- **Extracted data entries**:

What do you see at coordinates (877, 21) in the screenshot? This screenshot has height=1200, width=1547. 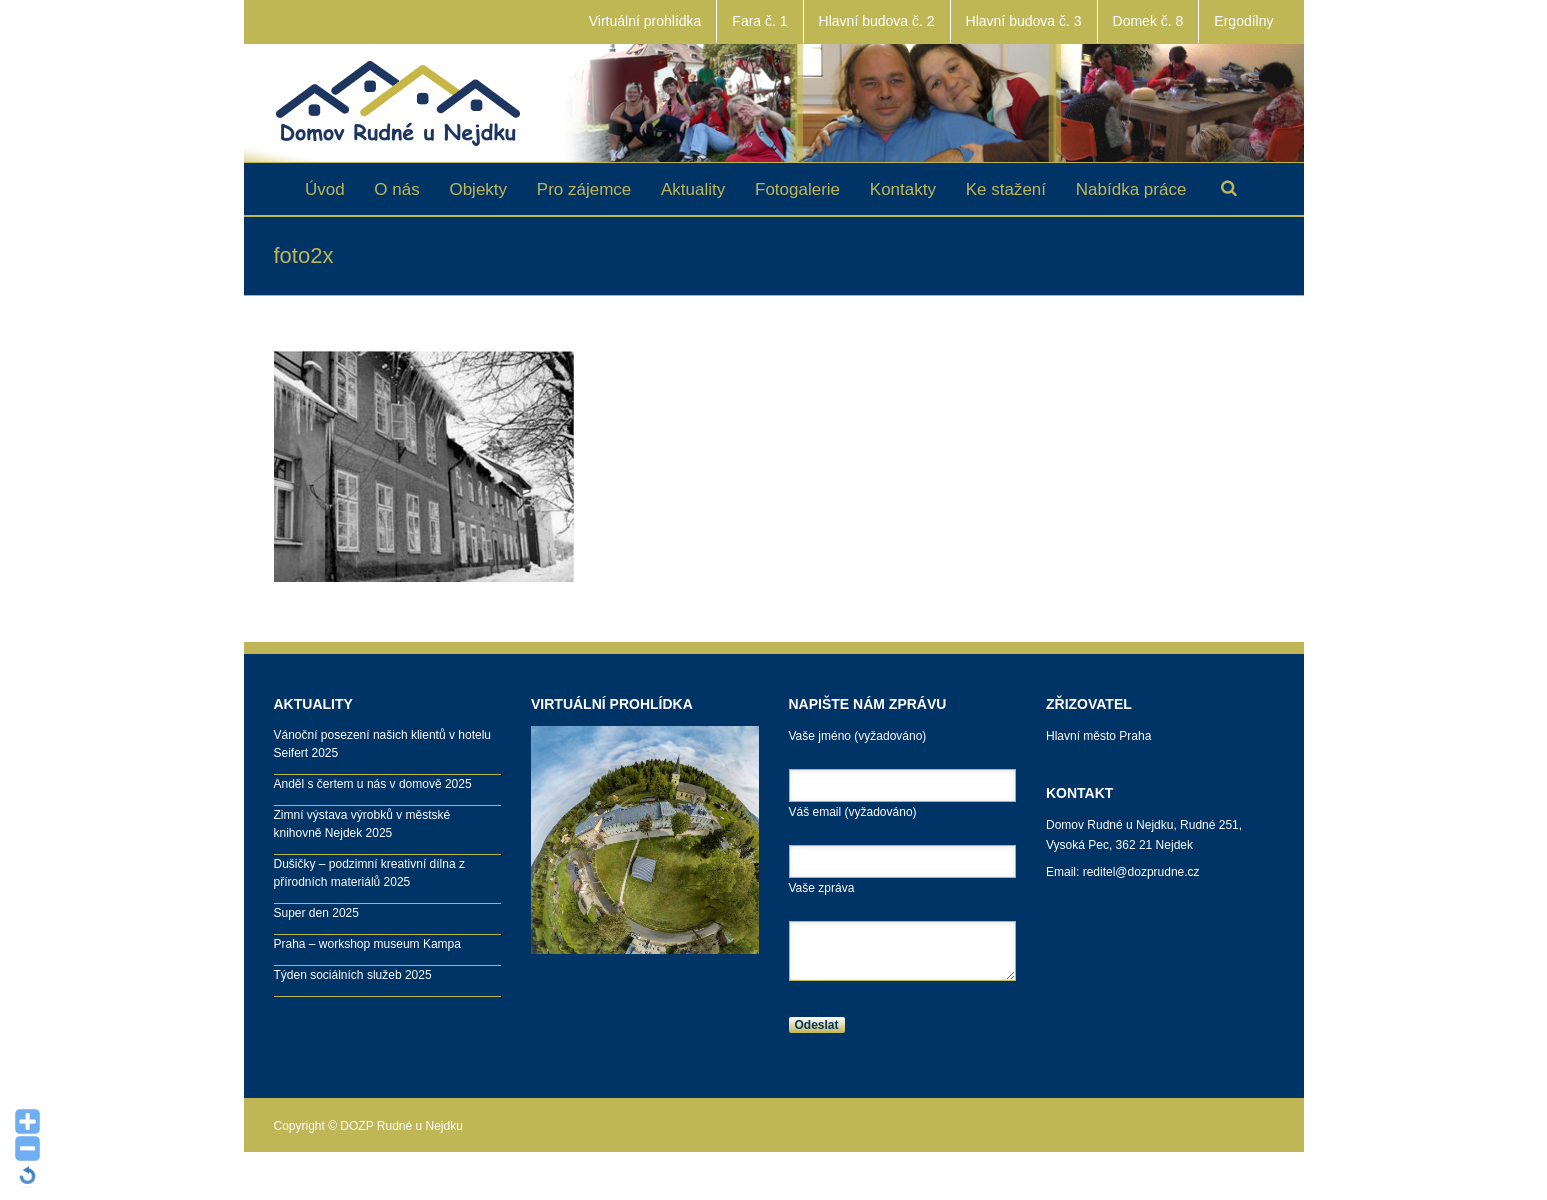 I see `Hlavní budova č. 2` at bounding box center [877, 21].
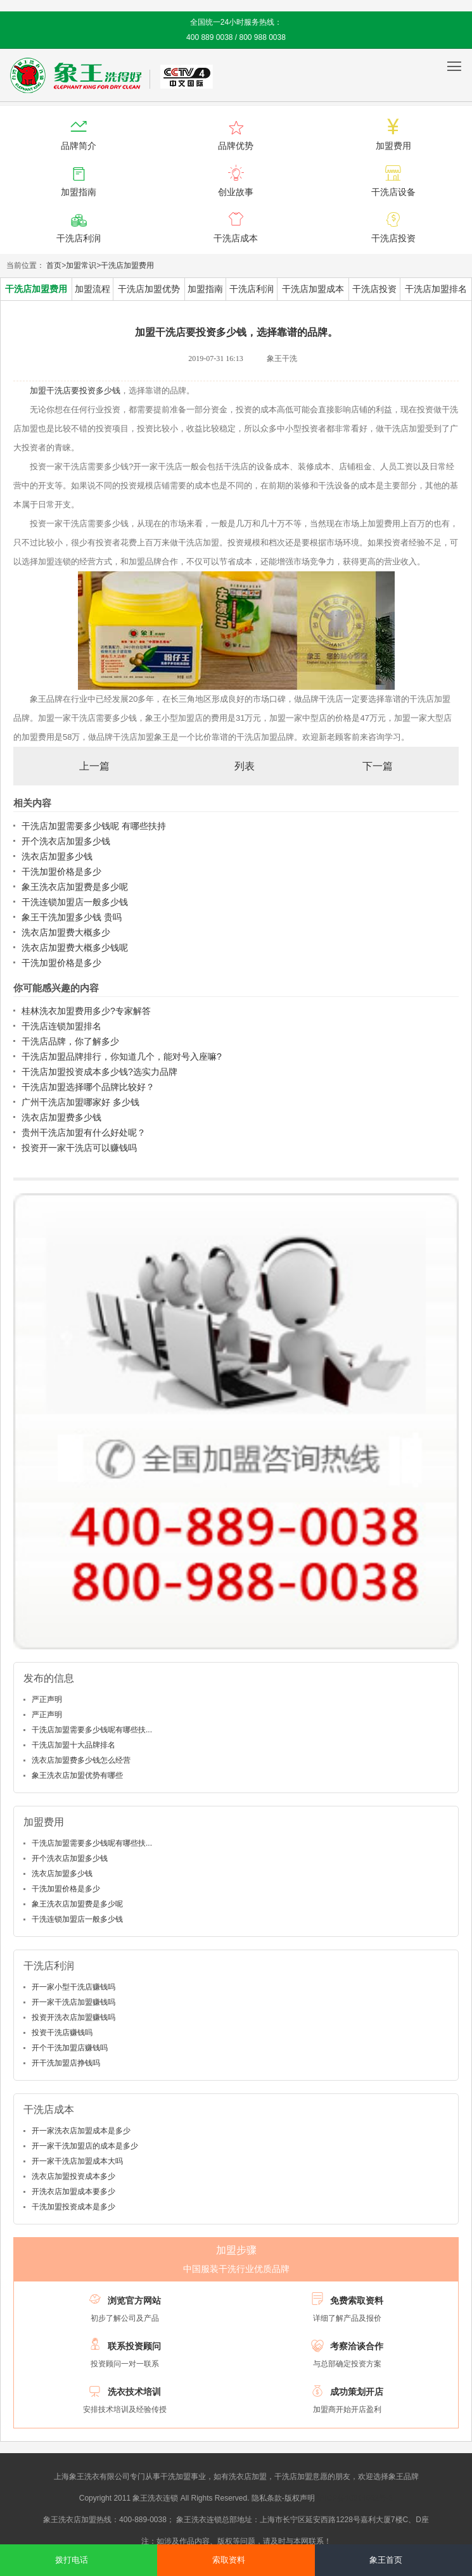 This screenshot has height=2576, width=472. I want to click on 免费索取资料, so click(356, 2300).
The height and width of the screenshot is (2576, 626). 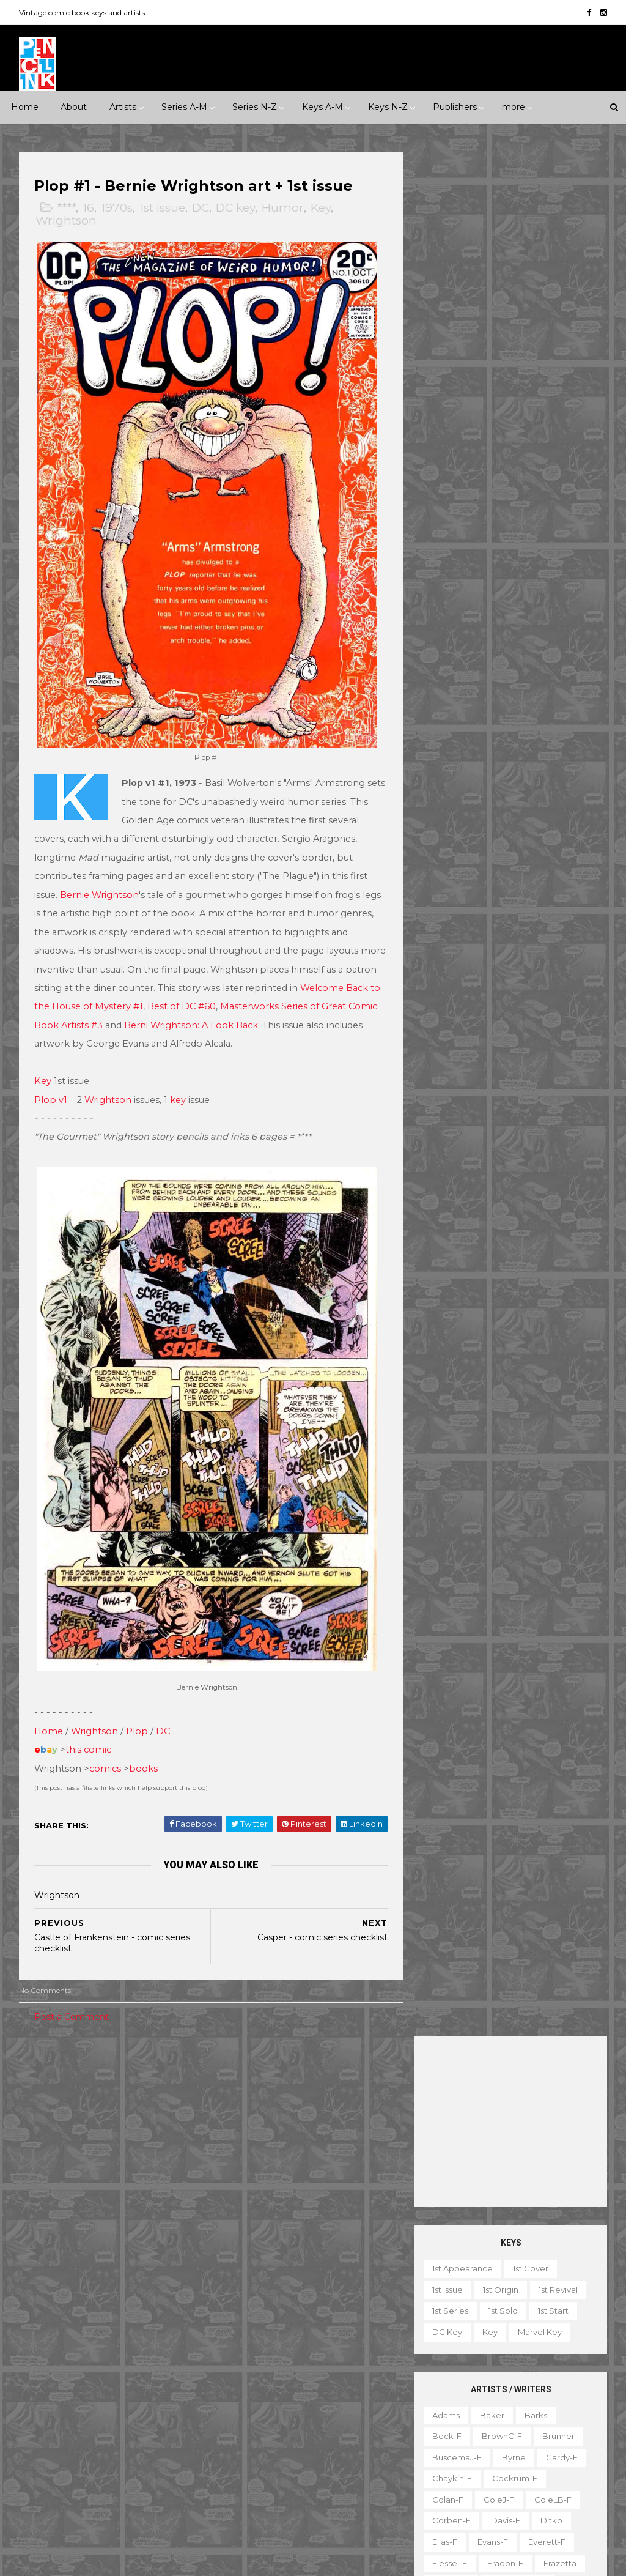 What do you see at coordinates (36, 2404) in the screenshot?
I see `IDW` at bounding box center [36, 2404].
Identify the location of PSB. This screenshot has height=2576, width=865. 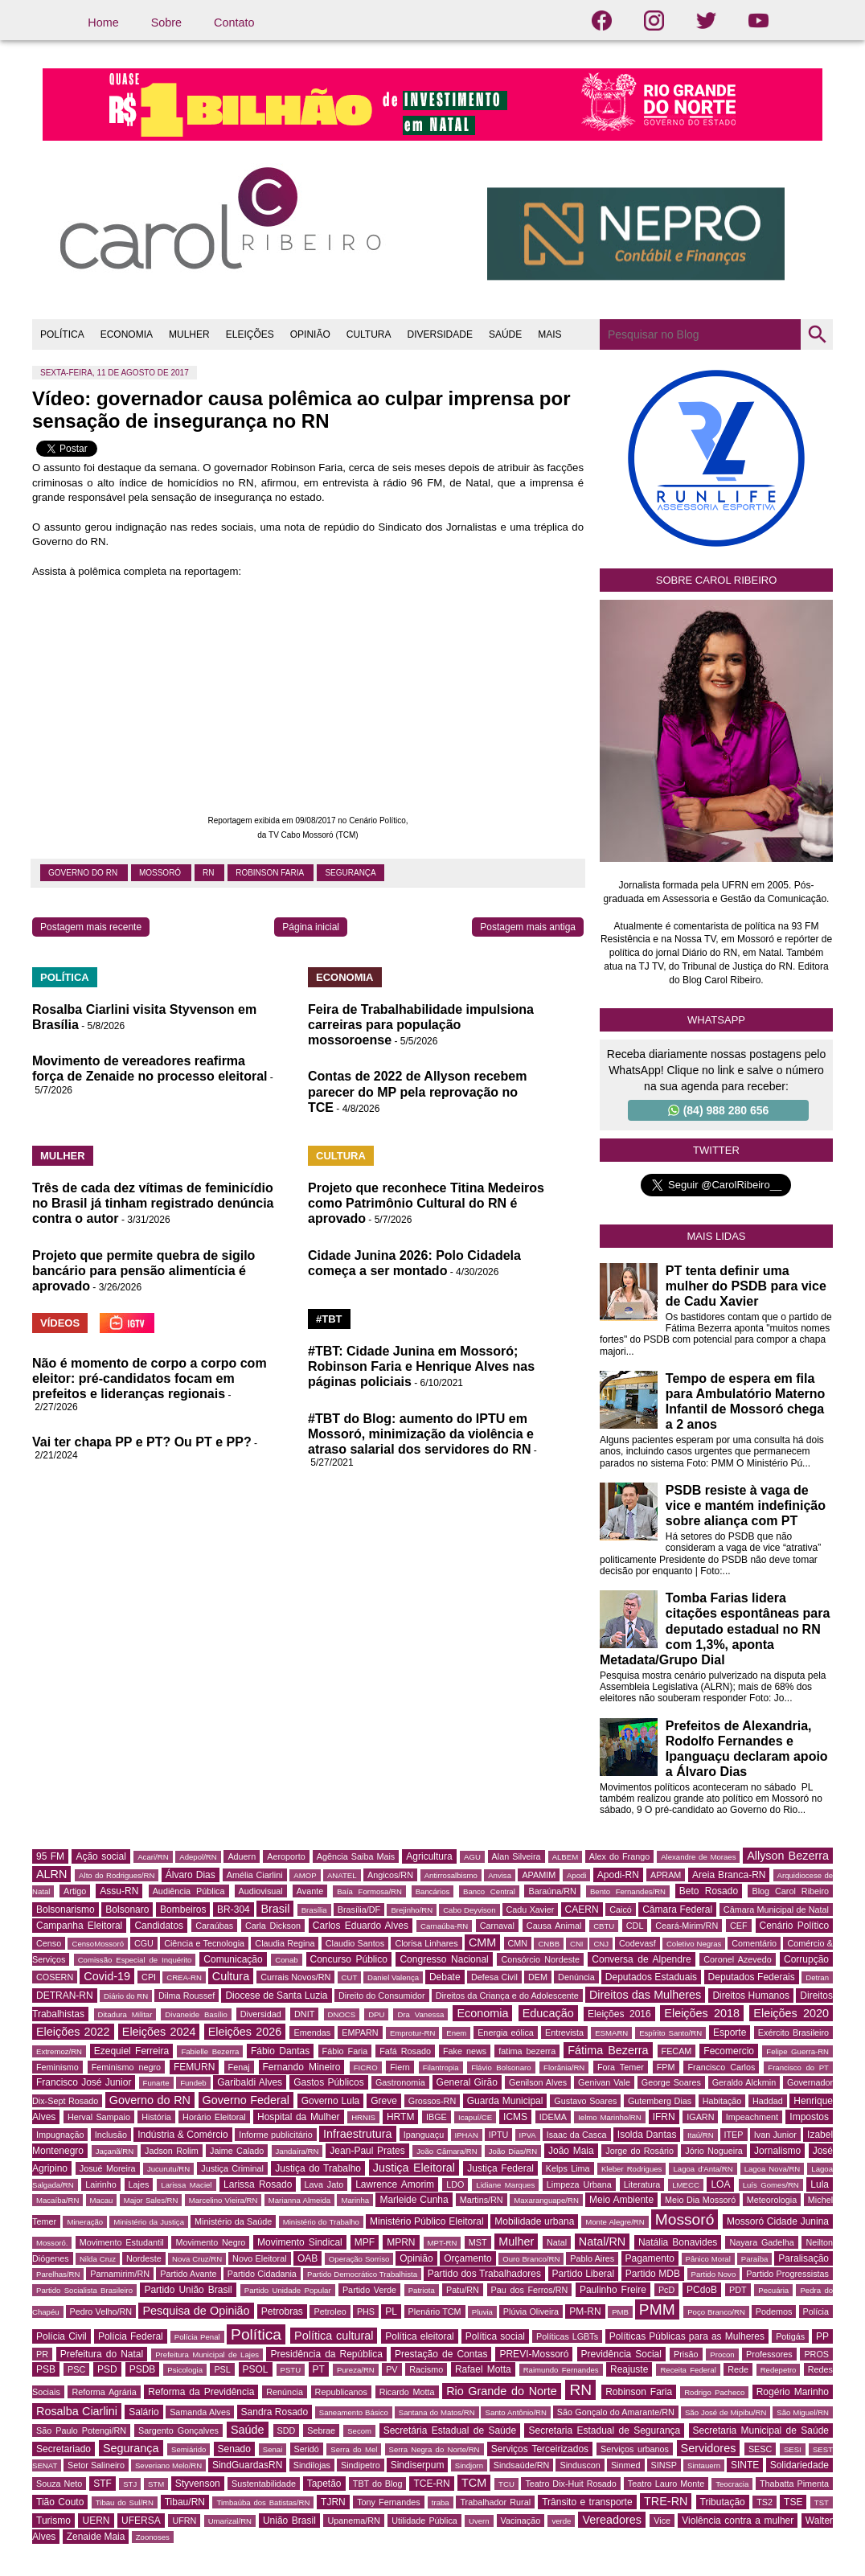
(45, 2369).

- **WORK INSTRUCTION**: All lines from the one containing "Identify the location" to the last line of the records above, both included, need to be repeated word for word; omit the pictures.

- **EXERCISE SOLUTION**:
Identify the location of PSB. This screenshot has height=2576, width=865. 
(45, 2369).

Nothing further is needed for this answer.